Wizyta u Lucy

260 16 6
                                    

Obudziłem się, skierowałem rękę w stronę komody wymacując swój telefon. Chwyciłem za niego i zerknąłem która jest godzina. Była 7:20 oczywiscie nie mogłem już spać, bo nie jestem typem śpiocha. Wstałem udałem się w stronę łazienki w celu ogolenia się. Twarz miałem jakaś zmęczona, chyba po wczorajszej podróży, oczy podkrążone błękitne.
Ogoliłem się i ułożyłem swoje ciemne, krotkie włosy na żel.
Zrobiłem kawę, usiadłem na kanapie i uruchomiłem laptopa. Zacząłem szukać sklepu z narzędziami ponieważ nie wziąłem ich ze sobą gdy sie przeprowadzałem.

Dopiłem kawę, przebrałem się i wyjechałem do sklepu po narzędzia, kupiłem dużą szafkę narzedziową z wyposażeniem. Na początek powinna wystarczyć. Rozpakowałem ją w garażu po czym poszedłem do mojej sąsiadki.

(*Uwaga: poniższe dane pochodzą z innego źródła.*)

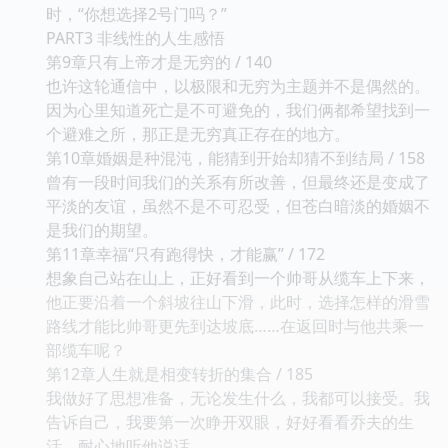
时，“你想选择2号门吗？”
PART3 非线性的人生感悟
第9章只有上帝才是无穷的 / 140
也许这轮通信中，以极限和无穷为主题并不是偶然的。
因为心里知道死亡是不可避免的，我们俩都希望找到一
个避难之所，那正是无穷真正存在的地方。
第10章婚姻是种混沌，能猜到开始却猜不到结局 / 158
曾有一段时间我们的关系有所改善，但最终还是变成了
平淡的友谊，虽然不是不可忍受，但苍白暗淡的婚姻不
是我们的期望。
第11章幸福“只有跑得快，才能赢” / 172
想象自己站在山上，正好看到一个帅哥从缆车上下来，
他正要沿着一个斜坡往山下滑，此时，选择怎样的滑雪
路线才能比帅哥更先到达坡底……在返回时与他共乘一
部缆车呢？
第12章人生就是相变转折的集合 / 185
我做好了思想准备，无论发生什么，我都可以接受。我
告诉自己，我要第一次睁开双眼，好好看看乔夫的生
活，耐心地听他说话。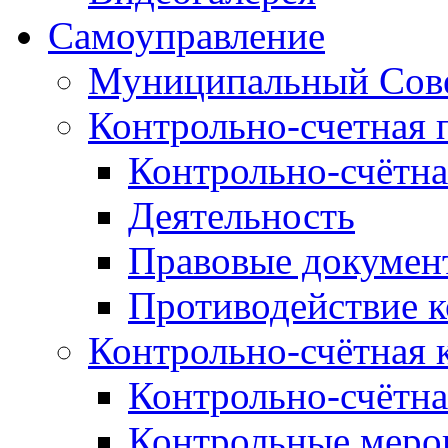
Самоуправление
Муниципальный Сове
Контрольно-счетная 
Контрольно-счётна
Деятельность
Правовые докумен
Противодействие 
Контрольно-счётная 
Контрольно-счётна
Контрольные меро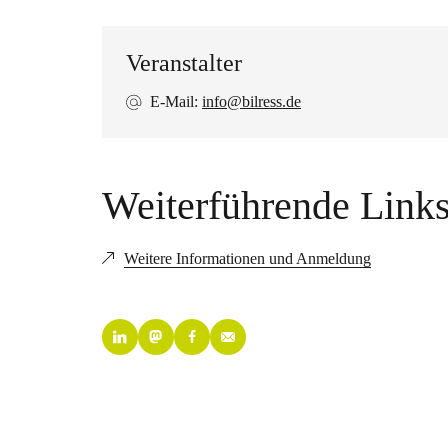
Veranstalter
E-Mail:
info@bilress.de
Weiterführende Link
Weitere Informationen und Anmeldung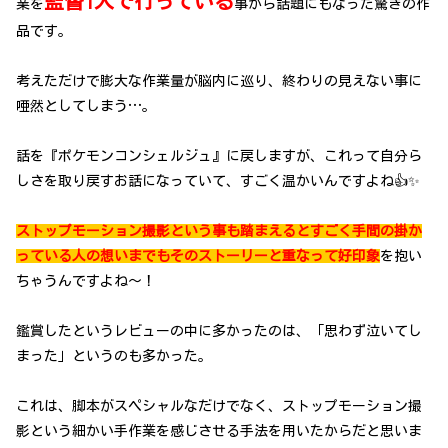
監督1人で行っている
業を
事から話題にもなった驚きの作
品です。
考えただけで膨大な作業量が脳内に巡り、終わりの見えない事に
唖然としてしまう…。
話を『ポケモンコンシェルジュ』に戻しますが、これって自分ら
しさを取り戻すお話になっていて、すごく温かいんですよね👍✨
ストップモーション撮影という事も踏まえるとすごく手間の掛か
っている人の想いまでもそのストーリーと重なって好印象
を抱い
ちゃうんですよね～！
鑑賞したというレビューの中に多かったのは、「思わず泣いてし
まった」というのも多かった。
これは、脚本がスペシャルなだけでなく、ストップモーション撮
影という細かい手作業を感じさせる手法を用いたからだと思いま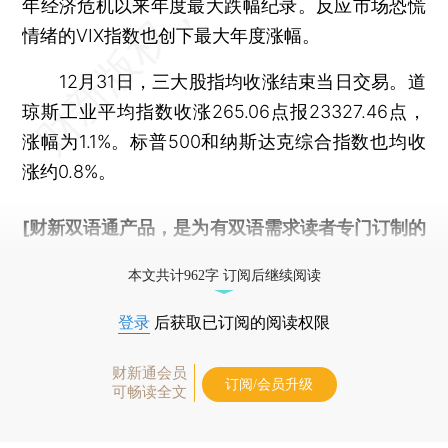
年经济危机以来年度最大跌幅纪录。反应市场恐慌
情绪的VIX指数也创下最大年度涨幅。
12月31日，三大股指均收涨结束当日交易。道
琼斯工业平均指数收涨265.06点报23327.46点，
涨幅为1.1%。标普500和纳斯达克综合指数也均收
涨约0.8%。
[财新双语通产品，是为有双语需求读者专门订制的
优惠产品，
按此可享超值优惠订阅
。]
本文共计962字 订阅后继续阅读
登录
后获取已订阅的阅读权限
财新通会员
订阅/会员升级
可畅读全文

Miała dość duży biały dom z garażem, przed którym stało jej auto - Ford. Wszedłem przez furtkę i zadzwoniłem dzwonkiem. Drzwi się otworzyły a w nich stała uśmiechnięta Lucy. Zaprosiła mnie do środka, ściągnąłem buty i przeszliśmy do kuchni. Usiadłem, Lucy wyciągnęła ciasto z piekarnika i zaczęła je kroić.

-Mam nadzieję, że lubisz jabłecznik - powiedziała Lucy

-Skłamałbym mówiąc, że nie -odpowiedziałem gdy Lucy nałożyła mi duży kawałek ciasta. Posypanego cukrem pudrem.

Zjadłem spokojnie delektując się pysznym ciastem.
-Jeździsz na zloty swoim autem? - zapytała Lucy

- Dawniej jeździłem, a czemu pytasz?

-Słyszałam że w sobotę jest zlot grupy Vag w Wawie

-W sumie warto by było się tam pojawić, chciałabyś się tam zabrać ze mną? - zapytałem

-Jasne, nigdy jeszcze nie byłam na takiej imprezie

-To fajnie, spodoba Ci się

Wyciągliśmy telefony i wymieniliśmy się numerami.
Stwierdziłem że starczy tych pogawędek, najwyższy czas udać się do jej samochodu i zobaczyć co mu dolega.

Lucy zabrała kluczyki i wyszliśmy na podwórko.
-Co się z nim dzieję? - zapytałem
-Przekręcam kluczyk i nie chce odpalić, kontrolki przygasają - odpowiedziała
-Otwórz maskę a ja idę, po parę rzeczy do siebie.

Poszedłem do swojego garażu po klucze grzechotkowe, płaską dziesiątkę i stary akumulator z golfa który ostatnio zmieniłem na większy.

Gdy wróciłem odłączylem i wyjąłem stary akumulator Lucy i założyłem swój.
-Okey spróbuj go odpalić -powiedziałem do Lucy
Samochód "ożył" odpalił bez najmniejszego problemu.
-Musisz kupić nowy akumulator, bo ten już się do niczego nie nadaje.

-Dzięki Jack polece cię znajomym, szybko będziesz miał robotę.

-Nie ma za co Lucy, czego się nie robi dla sąsiadki - odpowiedziałem, po czym pożegnaliśmy się ponieważ Lucy niedługo miała iść do pracy.